HUI lists several potential revenue sources: sale of syngas and hydrogen, sales of other gases, electricity and heat, and fees for receiving non-recyclable mixed plastic waste. Industrial customers in steel and cement could use on-site hydrogen or low-carbon energy, creating multiple sale points at the plant gate.

However, the RNS is clear that economics are not yet fixed. Any equity participation or revenue-sharing entitlements will be negotiated in a binding agreement. Pricing, margins and cost-sharing are not disclosed.

Positives and watch-outs for shareholders

What looks positive

  • Clear geographic and sector focus – Oman, steel and cement – aligned with national decarbonisation goals.
  • Access pathway to a patented technology via a licence, with HUI also holding exclusive rights to negotiate 10 licences in MENA.
  • Local partners with genuine government and industry touchpoints, improving execution prospects.
  • A defined funding ask of at least $1m tied to a concrete milestone – licence acquisition.

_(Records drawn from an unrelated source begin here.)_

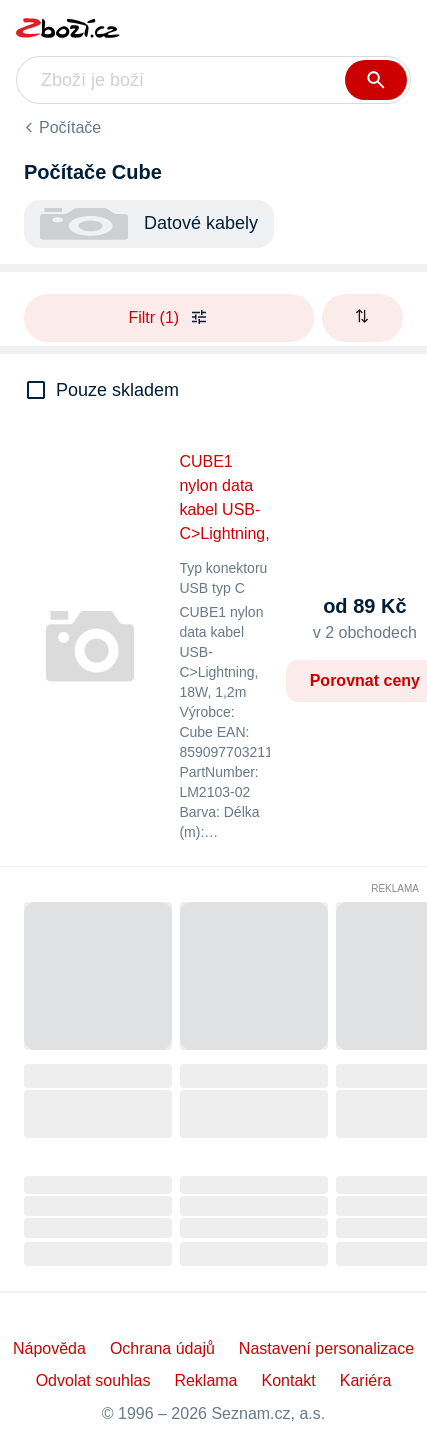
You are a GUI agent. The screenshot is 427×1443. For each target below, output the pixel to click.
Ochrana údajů (162, 1348)
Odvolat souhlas (93, 1380)
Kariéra (366, 1380)
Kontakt (289, 1380)
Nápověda (49, 1348)
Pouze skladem (117, 390)
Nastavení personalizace (326, 1348)
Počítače (70, 127)
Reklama (395, 888)
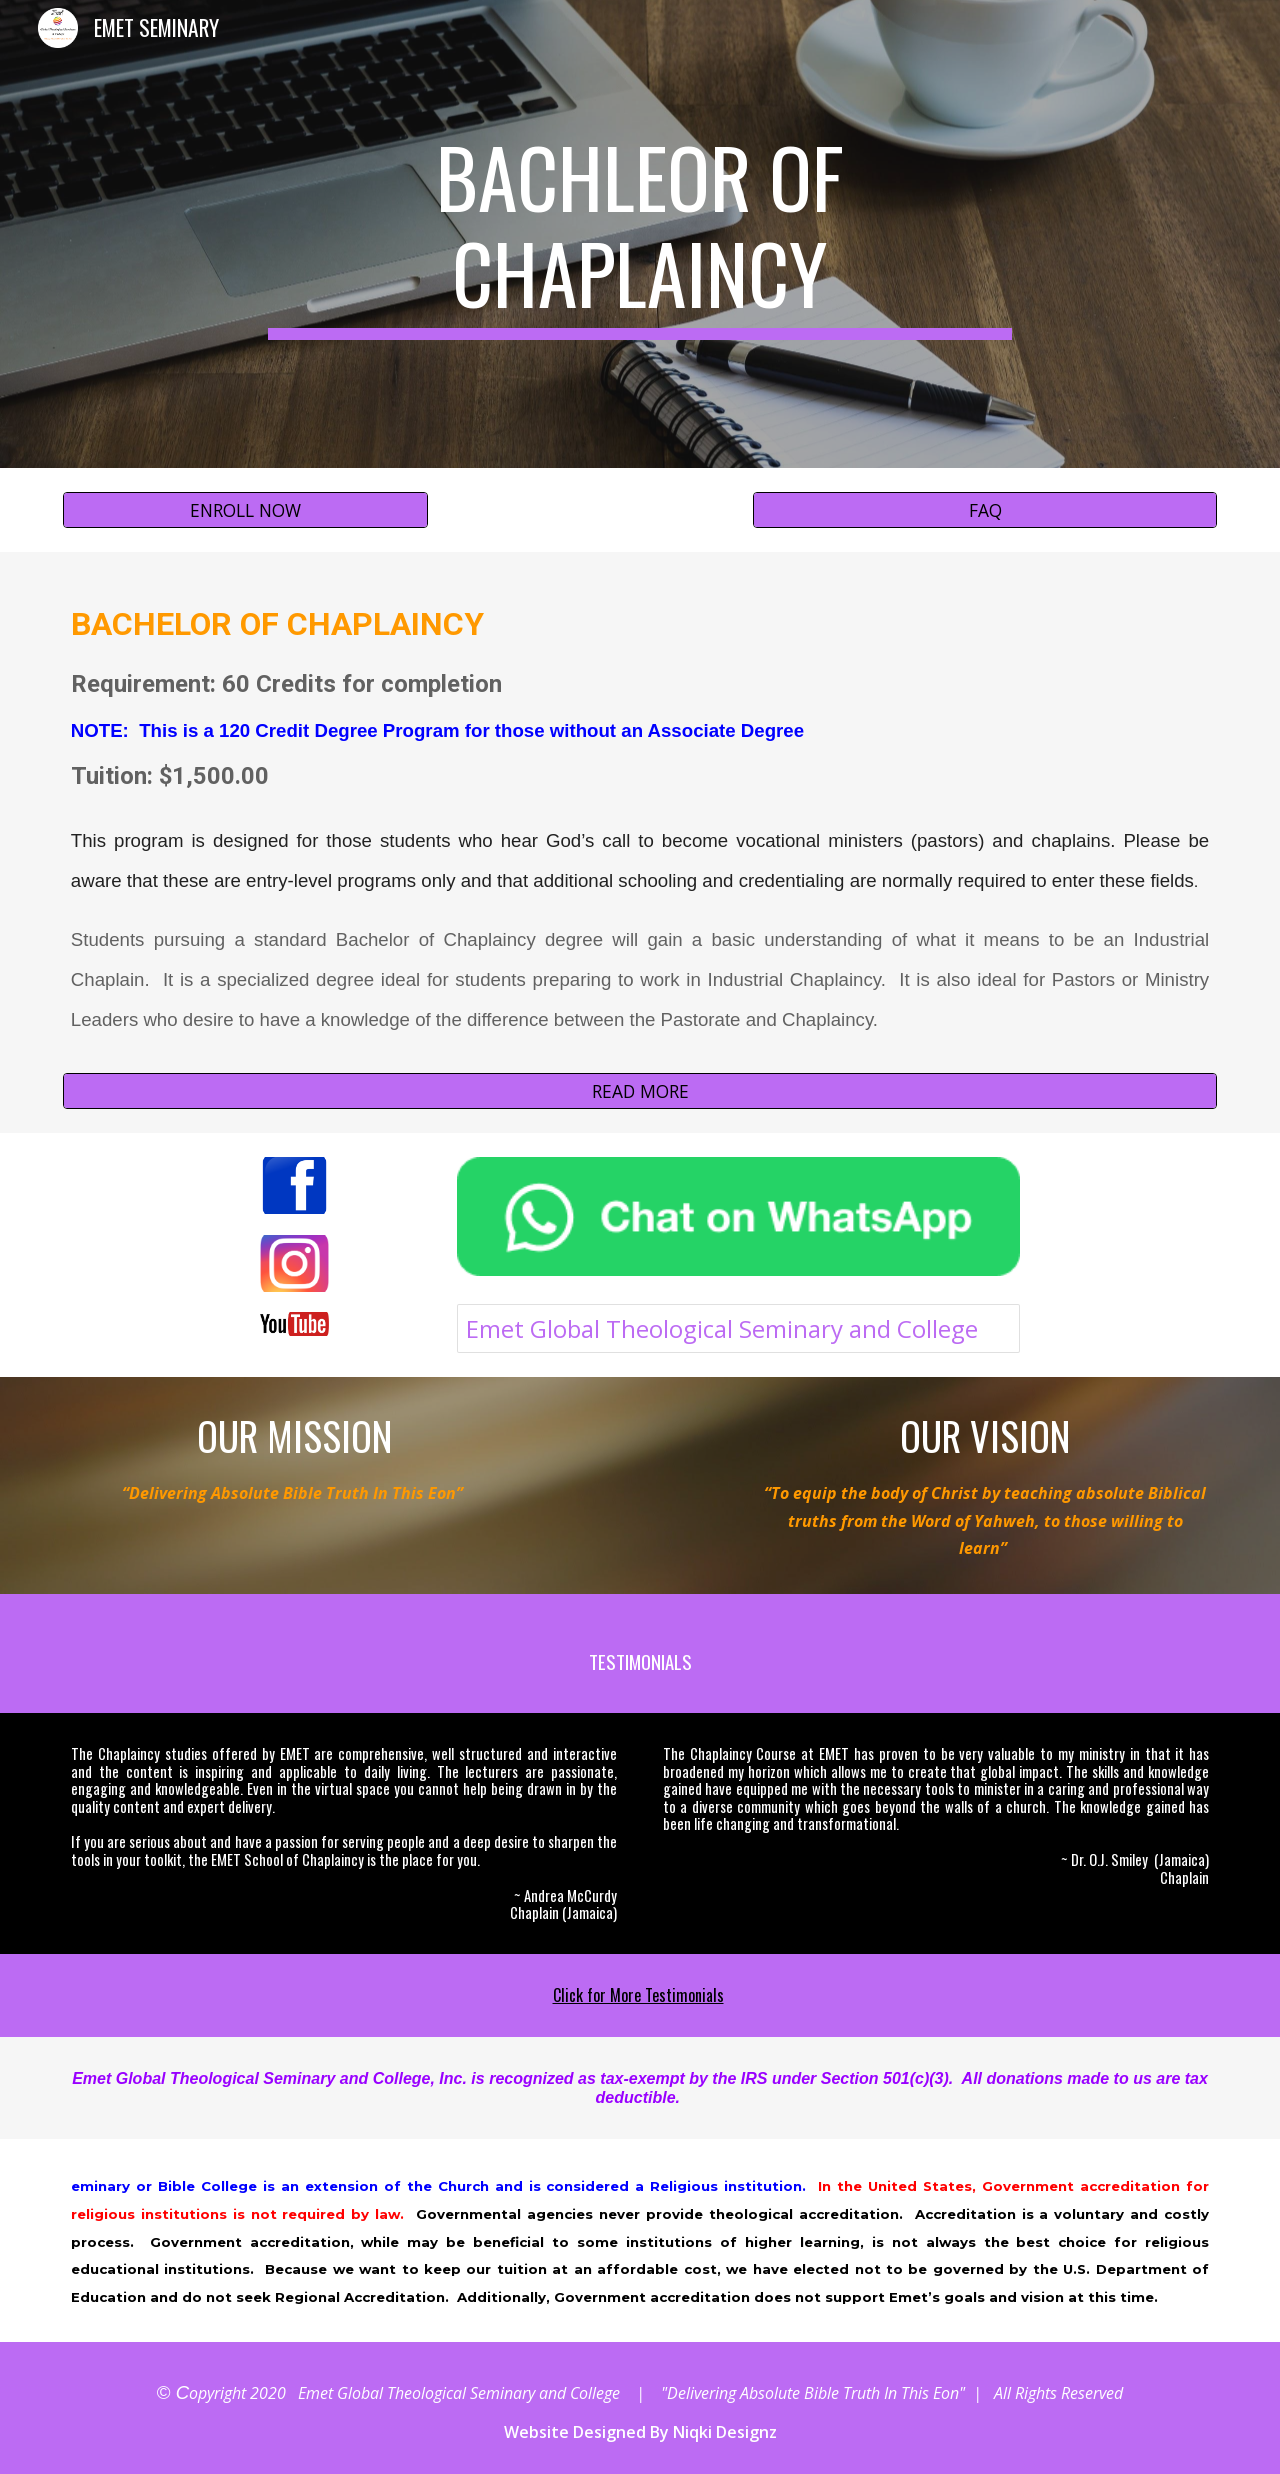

What to treat with caution

  • It is an MoU – not a binding agreement. Funding is not yet secured.
  • Key commercial terms, including any equity or revenue share, are not disclosed and remain subject to negotiation.
  • No timeline is provided for funding closure, licence execution, site selection or deployment.
  • Project delivery depends on regulatory navigation and buy-in from industrial offtakers in Oman.

Who benefits if it progresses

If the licence is secured and industrial deployment follows, winners could include:

  • HUI – advancing its first Omani project, validating the MENA strategy and opening a pathway to additional licences.
  • Industrial partners – potential access to on-site hydrogen and low-carbon energy, plus reduced waste burden.
  • Oman’s policymakers – practical progress toward Vision 2040 and Net Zero 2050 via waste-to-hydrogen.

Near-term catalysts to watch

  • Confirmation that at least $1m of Omani funding has been secured.
  • Signing of a binding agreement setting out economic terms.
  • Execution of an InEnTec PEM technology licence covering Oman.
  • Announcements on target sites, pilot or industrial-scale deployment in steel or cement.
  • Any approvals or formal support from relevant Omani authorities or Be’ah.

My take: early, focused, and potentially strategic

This is a focused move that fits HUI’s strategy. Oman’s policy landscape is supportive, steel and cement are logical entry points, and the partners bring the right local rolodex. The funding target is modest and sensibly linked to a licence milestone rather than a full plant build.

Equally, it is early days. The MoU must translate into money in the bank, a signed licence, and a commercially viable project with clear economics. If HUI can tick those boxes, it strengthens the MENA rollout narrative and could be the first step toward multiple licences. Until then, treat it as a constructive signal rather than a done deal.

Disclaimer: This Blog is provided for general information about investments. It does not constitute investment advice. Information is taken from publicly available sources and any comment is that of the author who does not take any third party comment in the publication.